Il n’y avait pas grand-chose d’autre à faire. D’autant que Renaud se sentait vraiment las, mais heureux parce qu’il était vivant d’abord et que c’est une sensation merveilleuse même quand on peine à respirer, mais aussi parce qu’on l’avait installé au palais de la Cité. Au palais ! Sous le même toit que Marguerite, sa reine bien-aimée… Elle était là, quelque part au-dessous de cette chambrette sous les combles. Tout près en vérité ! Et il se prit à rêver qu’elle viendrait peut-être le voir… Du coup, il se soucia de son aspect. De quoi pouvait-il avoir l’air ? Il passa la main sur sa figure encombrée d’une barbe de plusieurs jours qui ne devait pas être bien flatteuse. Il avait l’impression qu’elle poussait dans tous les sens. Quant à ses cheveux, une vraie broussaille ! Mais peut-être l’étrange femme-médecin serait-elle assez bonne pour lui procurer un barbier ?
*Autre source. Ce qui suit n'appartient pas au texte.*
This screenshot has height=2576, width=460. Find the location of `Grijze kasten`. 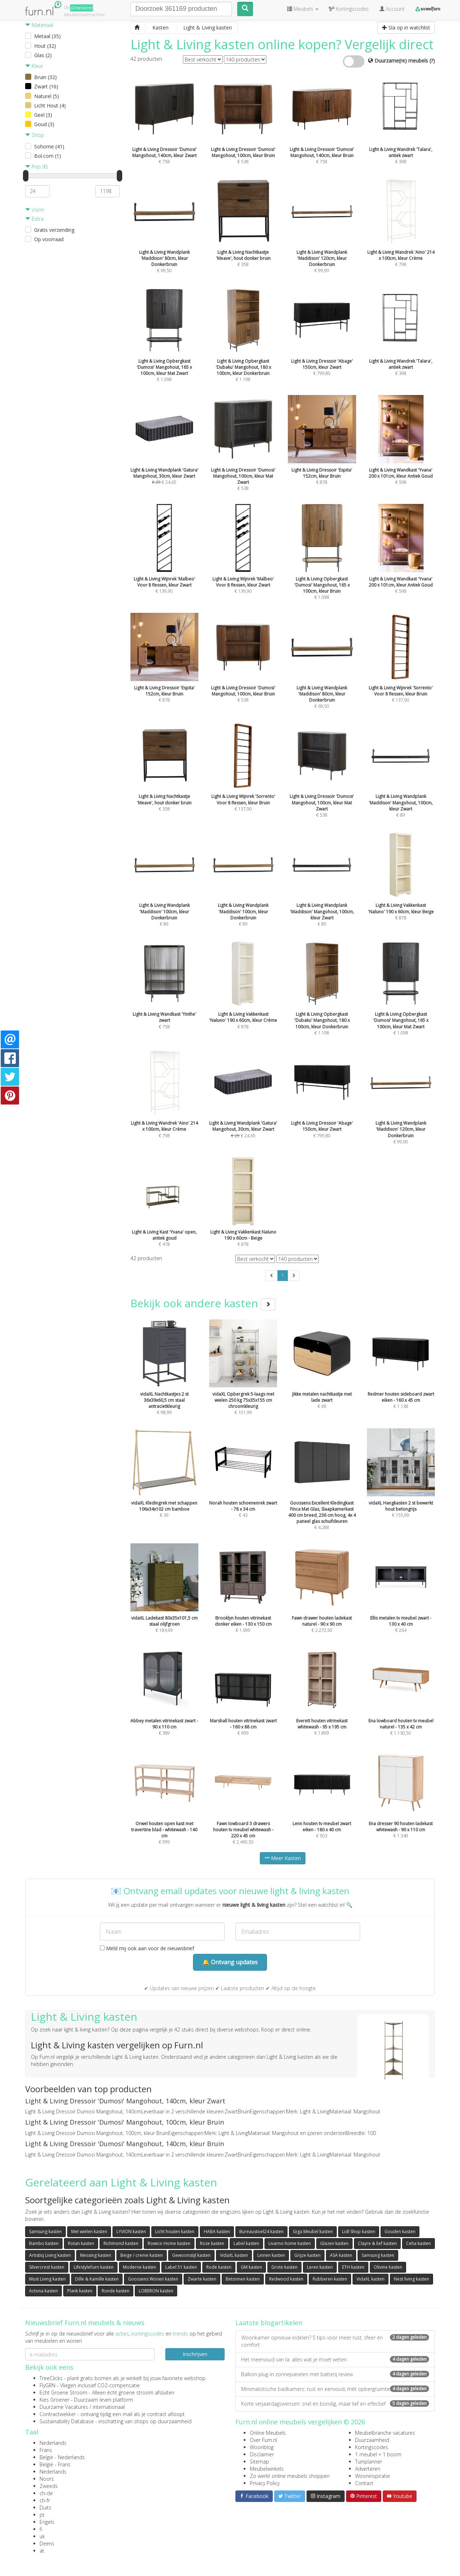 Grijze kasten is located at coordinates (307, 2255).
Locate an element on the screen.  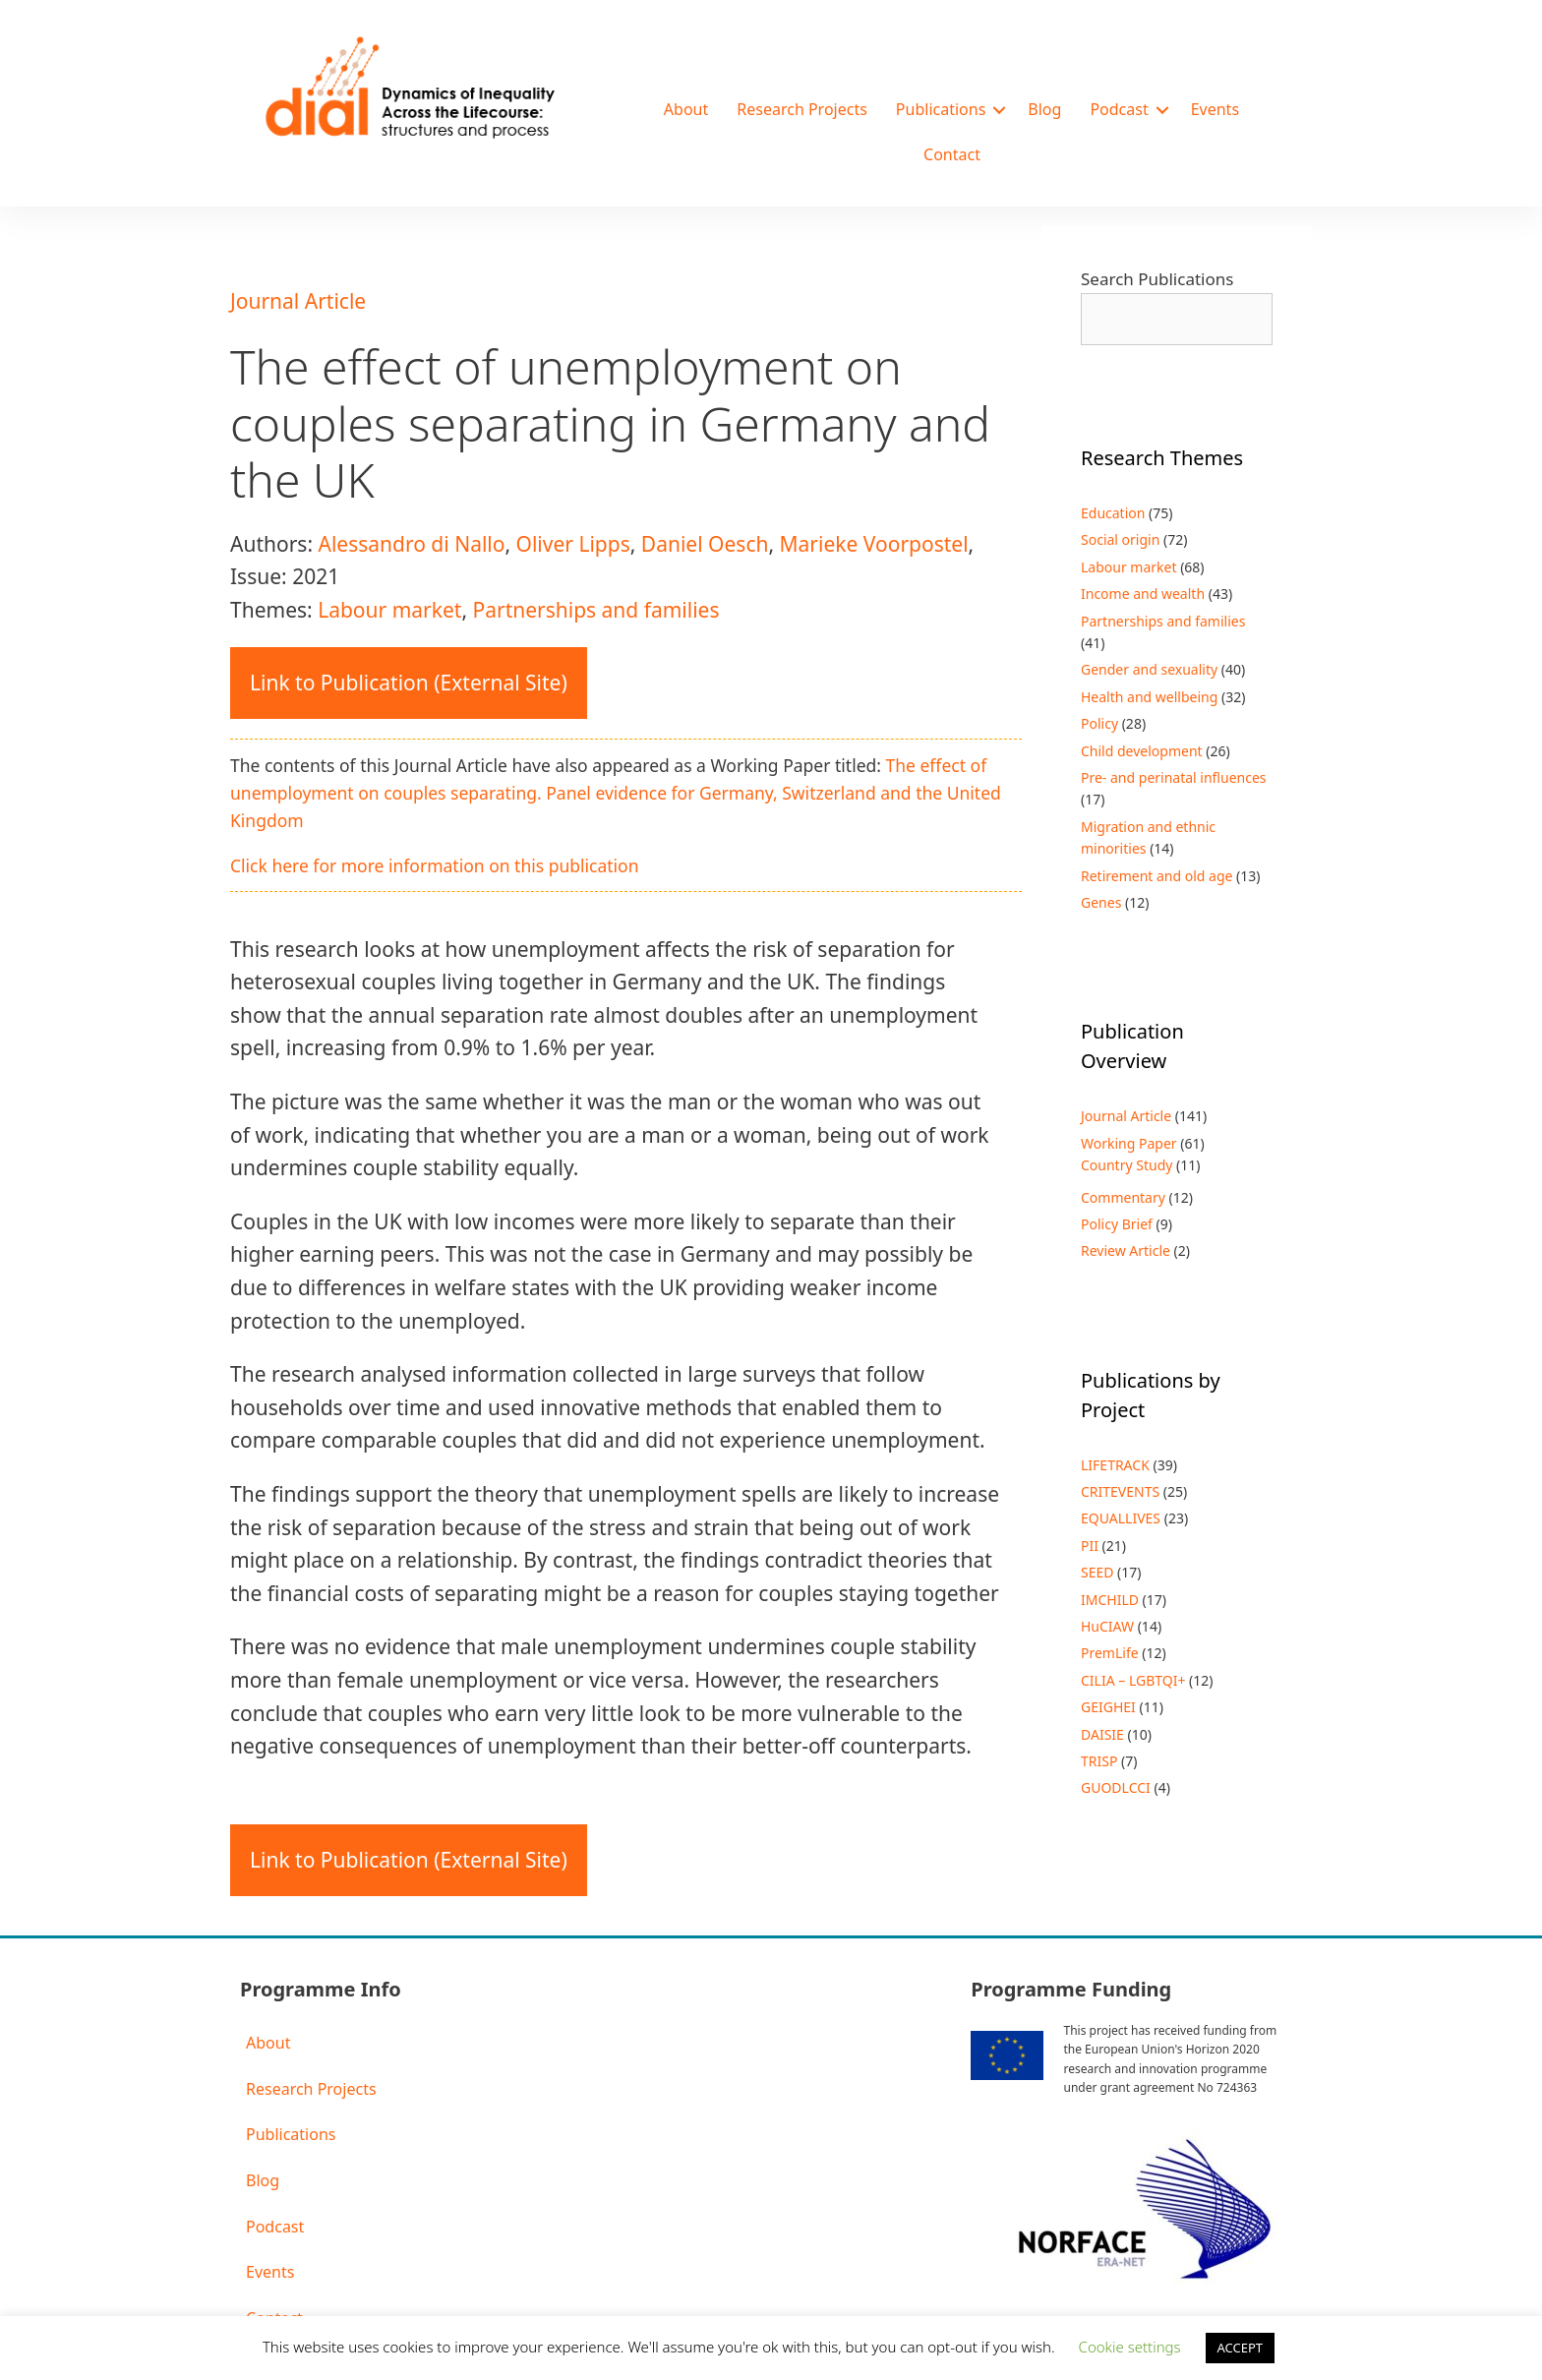 Alessandro di Nallo is located at coordinates (411, 544).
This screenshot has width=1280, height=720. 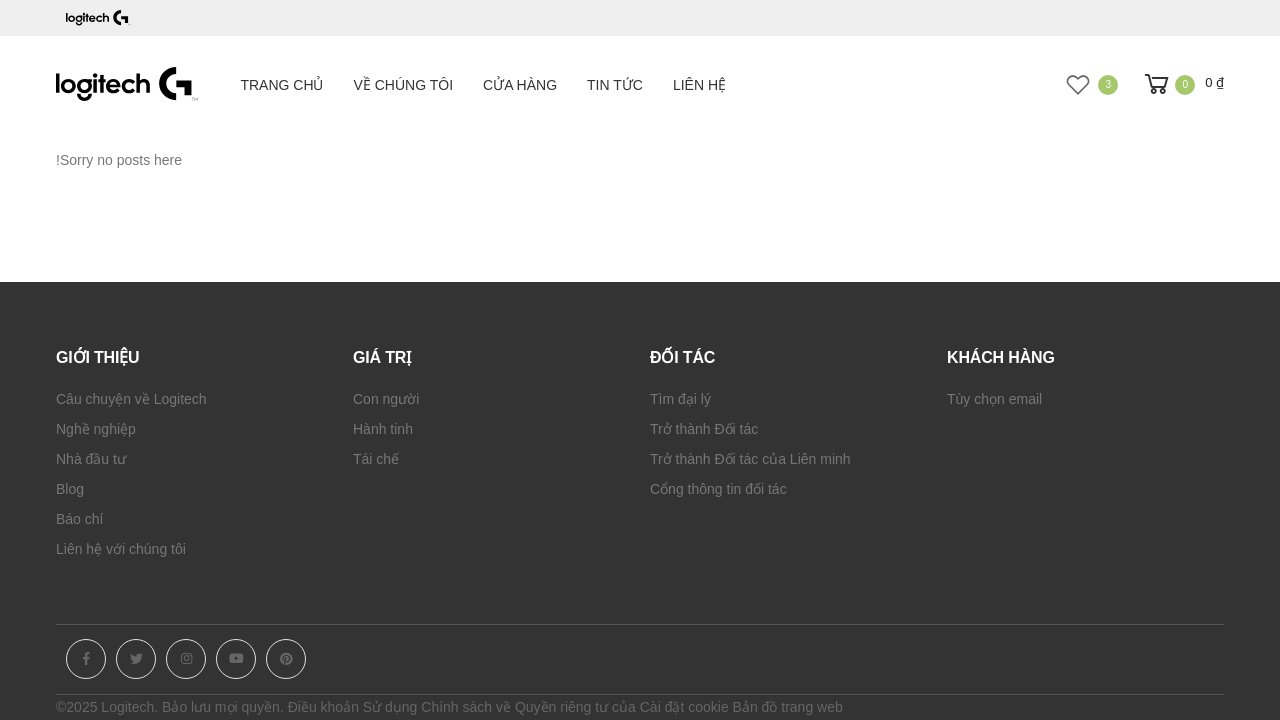 What do you see at coordinates (79, 519) in the screenshot?
I see `Báo chí` at bounding box center [79, 519].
Il le lui demanda quand elle revint, armée d’un flacon et d’une cuillère à l’aide de quoi elle lui fit avaler un liquide épais et verdâtre dont le goût d’herbe n’était pas désagréable. Sa prière la fit rire :
— Déjà le souci de plaire ? C’est bonne chose et j’admets que vos cheveux ont grand besoin des ciseaux, mais si j’étais vous je laisserais ma barbe croître encore un peu. Vous avez les joues hâves et des yeux creux qu’à votre place je ne me presserais pas d’exposer aux regards !
Ainsi renseigné, il n’insista pas, se contentant de dévorer le contenu du plateau qu’une servante apportait : volaille rôtie, pain blanc et fromage frais accompagnés d’un petit pot de vin, en pensant que c’était sans doute le meilleur moyen d’avoir une mine présentable…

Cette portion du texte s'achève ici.